Please restate the records below verbatim, omitting every image they hold.

- Opening Delimiter -

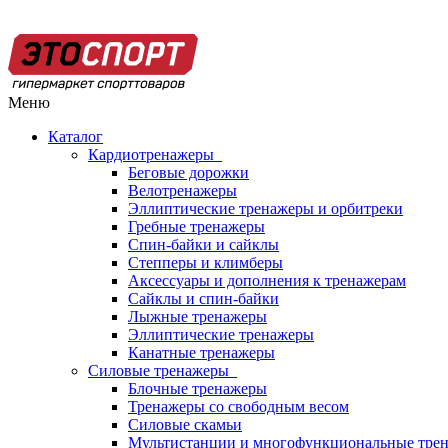
Меню
Каталог
Кардиотренажеры
Беговые дорожки
Велотренажеры
Эллиптические тренажеры и орбитреки
Гребные тренажеры
Спин-байки и сайклы
Степперы и климберы
Аксессуары и дополнения к тренажерам
Сайклы и спин-байки
Лыжные тренажеры
Эллиптические тренажеры
Канатные тренажеры
Силовые тренажеры
Блочные тренажеры
Тренажеры со свободным весом
Силовые скамьи
Мультистанции и многофункциональные тре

- Closing Delimiter -

Answer section -
Меню
Каталог
Кардиотренажеры
Беговые дорожки
Велотренажеры
Эллиптические тренажеры и орбитреки
Гребные тренажеры
Спин-байки и сайклы
Степперы и климберы
Аксессуары и дополнения к тренажерам
Сайклы и спин-байки
Лыжные тренажеры
Эллиптические тренажеры
Канатные тренажеры
Силовые тренажеры
Блочные тренажеры
Тренажеры со свободным весом
Силовые скамьи
Мультистанции и многофункциональные тре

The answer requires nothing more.